His eyes squinted. "This is not a joke!"
"You do have any fear?", she challenged him in an over-amused tone.
He grabbed her shoulders. "Answer me!"
She shortly looked towards one side but did not tremble in his grip. Then her gaze met his again. "I never tried. Just with people, where it isn't noticed so far. Until now nobody did ever realize something."
He let her shoulders go. "It is surely better like this", he said thoughtfully. "You know what happened to people who did such."
"You mean, with Jai?"
"Exactly such!", he confirmed her. "You know the story of Devish, who was bound on a pole and then they burned him, because he did that."
She nodded. "Devish was foolish enough to try that with our late Miskara - before witnesses."
Bearsh's two mouths smiled again. In his oblique eyes came a certain glitter. "But now there are no witnesses", he said calmly and glanced backwards, where some weapons rested on the walls.
She felt uncomfortable a second time. "Bearsh, I never had intended to do such to you at any …"
He turned to her again and laughed. "Now it was you who felt fear, wasn't it so?"
"A bit, that's true", she confessed with a two-toned relieved whistling.
"That's why you did feel that wave that time", Bearsh said, when he finally grasped the full potential of his cousin. "When that wave came from the white ship as you said, then could it be that there had been a Jai too?"
Her eyes went wide. She hadn't thought about that possibility yet. A shudder went through her slim body. "One? At least twenty of them! They did paralyze our entire fleet!"
"And how you did lift up that bugging device without touching it, is that such a Jai-trick too?", he inquired further.

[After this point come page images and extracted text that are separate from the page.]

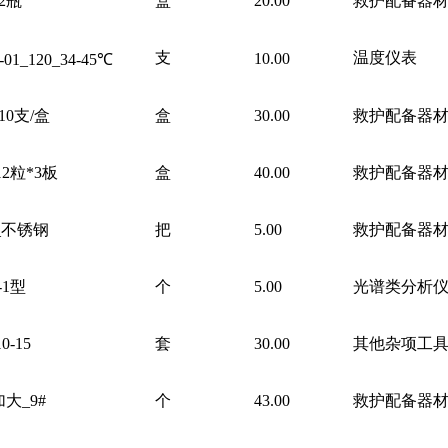
*2瓶
盒
20.00
救护配备器
支
温度仪表
10.00
-01_120_34-45℃
*10支/盒
盒
30.00
救护配备器
*12粒*3板
盒
40.00
救护配备器
m_不锈钢
把
5.00
救护配备器
-1型
个
5.00
光谱类分析
0-15
套
30.00
其他杂项工
加大
_9#
个
43.00
救护配备器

"I did train such a lifting up for years", she revealed. "At first it was just a small movement until I could lift something up. But I knew that I would need it one day."
Again that glitter sneaked into his eyes. "When we can hide your abilities further, we will have even more benefit from it as if everybody would know about it and would be on guard always."
"I didn't intend anything else", she assured him.
"Give me your hands", he demanded.
Willingly she stretched her hands towards him. He took them into his bigger ones and looked into her eyes deeply.
"You and I swear herewith, that we will do everything possible and necessary to erase that shame of that defeat of the Vagaari people and to punish everyone responsible for it!"
"I swear!", Marasha replied and held his gaze.
"So fine that you are taking part", he said solemnly.
"That will be a lot of work!" She sighed. "What do you think? How long will it take until we'll get our revenge?"
He pondered. "Maybe in five years – or perhaps in fifty only. I hope we still live to see it."
"But at first we will, after we had learnt enough Basic, listen to that record from our flagship", Marasha added. "That will be a good reward for our language exercises."
"And then we'll know where to start with our crusade of revenge", Bearsh proclaimed sinisterly, while her hands glided out of his, to grab his hands from outside now. Marasha pressed Bearsh's hands a bit, then she let them go to open the other bottle to drink some water too.
Note of the author: The scenes of the encounter of Mitth'raw'nuruodo with Jorus C'baoth and where Jorj Car'das is taken out of the bubble, are from the novel "Outbound Flight" by Timothy Zahn (2006), the latter written from Car'das' point of view there.